■ Aim of the task
Extract exactly and only the lines from the one containing "MA. If you are" through the end of the entries below. Pictures should not appear in the copy.

■ The input
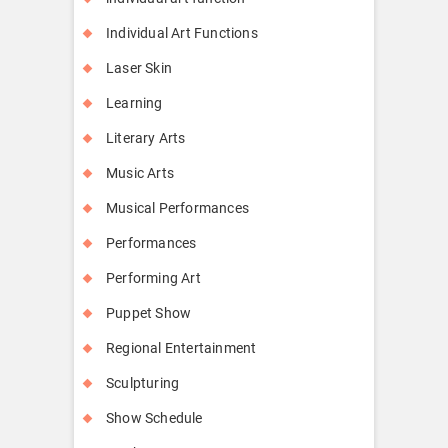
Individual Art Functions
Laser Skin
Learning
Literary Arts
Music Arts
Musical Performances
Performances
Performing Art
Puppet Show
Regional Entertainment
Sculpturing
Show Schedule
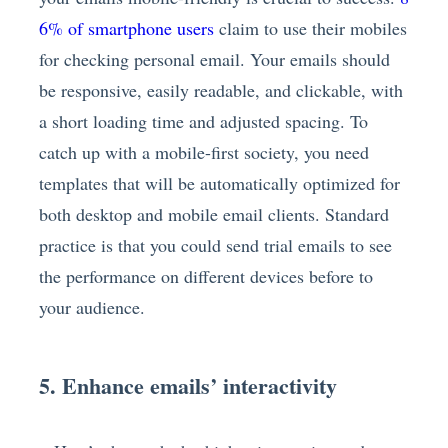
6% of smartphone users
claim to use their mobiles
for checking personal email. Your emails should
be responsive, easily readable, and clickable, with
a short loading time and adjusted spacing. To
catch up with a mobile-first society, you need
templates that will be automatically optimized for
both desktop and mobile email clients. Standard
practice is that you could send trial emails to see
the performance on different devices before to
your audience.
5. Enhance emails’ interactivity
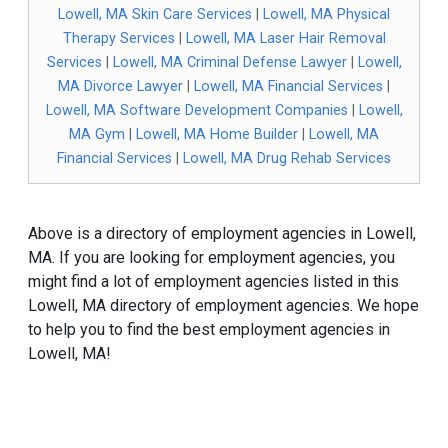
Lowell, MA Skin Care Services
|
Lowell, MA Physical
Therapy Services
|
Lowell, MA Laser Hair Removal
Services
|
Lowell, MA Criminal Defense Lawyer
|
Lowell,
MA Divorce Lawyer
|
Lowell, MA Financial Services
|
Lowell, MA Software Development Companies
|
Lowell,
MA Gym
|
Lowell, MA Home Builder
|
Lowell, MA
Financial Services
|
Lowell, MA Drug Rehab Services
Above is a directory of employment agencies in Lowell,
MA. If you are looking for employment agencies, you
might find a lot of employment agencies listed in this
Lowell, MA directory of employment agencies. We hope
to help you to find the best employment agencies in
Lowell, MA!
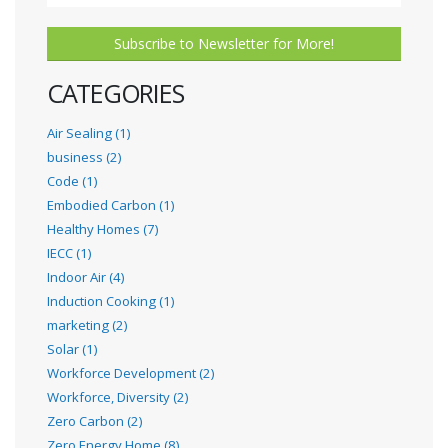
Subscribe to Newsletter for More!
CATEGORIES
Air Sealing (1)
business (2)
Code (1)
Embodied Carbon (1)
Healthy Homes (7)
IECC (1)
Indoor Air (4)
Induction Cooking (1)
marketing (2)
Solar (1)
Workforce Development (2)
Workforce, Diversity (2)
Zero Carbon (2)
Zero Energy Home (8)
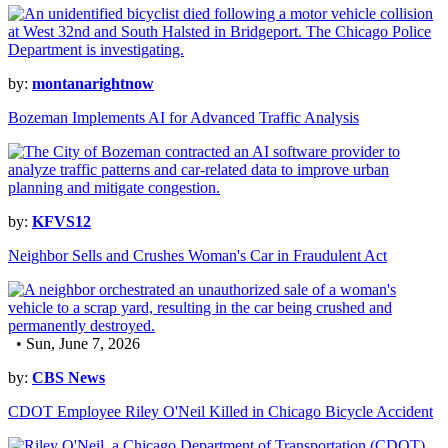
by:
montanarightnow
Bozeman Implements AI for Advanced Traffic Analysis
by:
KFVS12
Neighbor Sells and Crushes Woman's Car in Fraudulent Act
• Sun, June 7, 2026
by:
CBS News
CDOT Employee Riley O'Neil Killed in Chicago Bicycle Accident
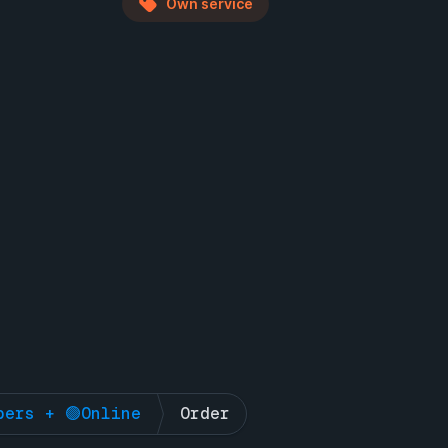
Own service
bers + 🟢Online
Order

■ Output below
MA. If you are looking for employment agencies, you
might find a lot of employment agencies listed in this
Lowell, MA directory of employment agencies. We hope
to help you to find the best employment agencies in
Lowell, MA!
Subscribe to Newsletter for More!
CATEGORIES
Air Sealing (1)
business (2)
Code (1)
Embodied Carbon (1)
Healthy Homes (7)
IECC (1)
Indoor Air (4)
Induction Cooking (1)
marketing (2)
Solar (1)
Workforce Development (2)
Workforce, Diversity (2)
Zero Carbon (2)
Zero Energy Home (8)
by:
montanarightnow
Bozeman Implements AI for Advanced Traffic Analysis
by:
KFVS12
Neighbor Sells and Crushes Woman's Car in Fraudulent Act
• Sun, June 7, 2026
by:
CBS News
CDOT Employee Riley O'Neil Killed in Chicago Bicycle Accident
Own service
bers + 🟢Online
Order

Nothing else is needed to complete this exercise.